In Bill and Claire Wurtzel’s hands, foods evoke happiness, sadness, friendship, and beauty.
Join in the fun as you create silly and funny food art with your grandchildren. You can eat the result!
Watch these videos to see Bill Wurtzel making food people.
Ways to include playful learning in food art:
- Children are naturally drawn to playing with food. Join them! You can use this interest to build competence in other areas of development. For example, use descriptive words such as mushy, juicy, colorful, or slippery.
- Deciding on the foods to use for, say, a mouth or ears requires visualizing the space and logical thinking. Let the child decide how big the eyes should be or the angle at which to place the hair.
- You can open up a discussion about food groups. You may decide together to use fruit (grapes, cantaloupe, clementines) for the face, vegetables (carrots, cucumbers, peppers) for the clothes, and grains (dry pasta, cereals, crackers) for the background.
- Food preferences are developed early in life.

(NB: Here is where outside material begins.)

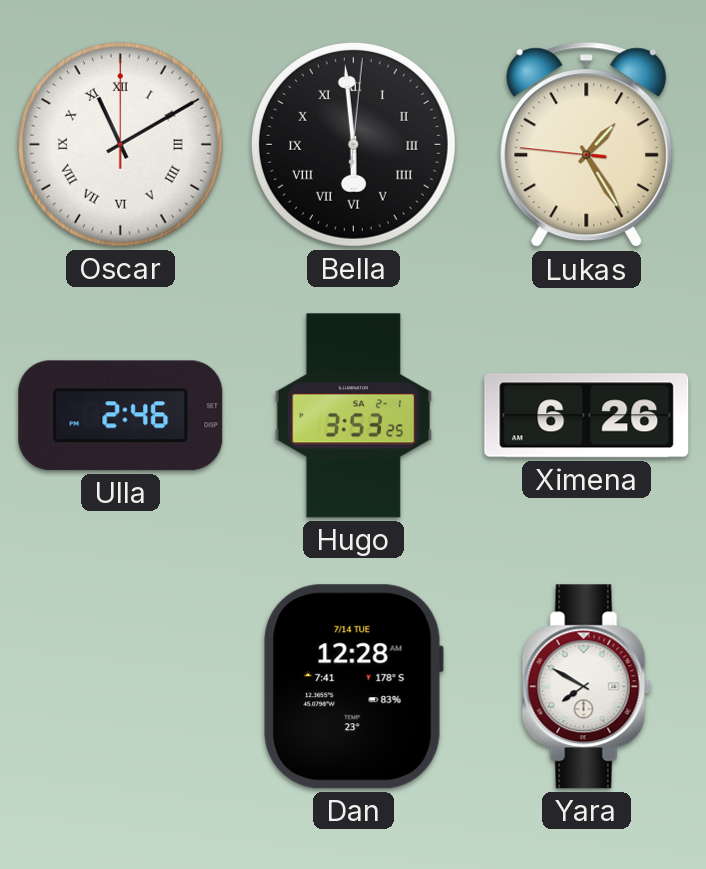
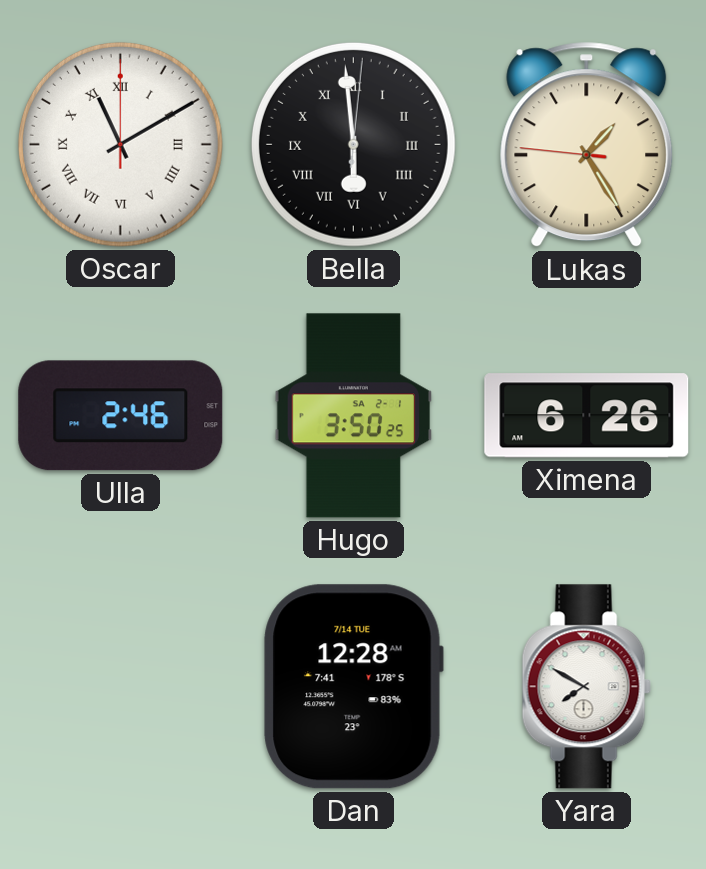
Hugo: 3:53 -> 3:50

You can choose healthy foods for play, then eat your creation.
- Making Funny Food is an intentional activity. Children can make a plan or set a goal, decide which ingredients are available — or can easily be acquired, gather the ingredients, then make their food art.
- It’s a wonderful memory of your time together. You can keep a record of your creations by taking photos with your cellphone. Perhaps share them with other members of your family. You might even create a gallery of family food art!
Funny Food Art works well for long-distance time together too. You and your grandchild can plan the creation together and each gather the ingredients. Then, on Zoom or the videoconferencing method you use, each do your own art. Perhaps you will surprise each other at the end as you compare your creations!
Bill Wurtzel is a visual artist who uses healthy food as his medium. He is also a professional jazz guitarist, so improvising with food comes naturally. Bill and his wife Claire have authored six books including Meshuggah Food Faces (Behrman House). Bill and Claire’s Funny Food Art has been exhibited in museums and galleries in the U.S. and abroad.
Claire Wurtzel has been an educator for over 40 years, helping teachers work effectively with students who struggle with learning and/or behavior challenges. Claire was on the faculty of the American Museum of Natural History as well as Bank Street Graduate School, where she taught and chaired the Department of Special Education.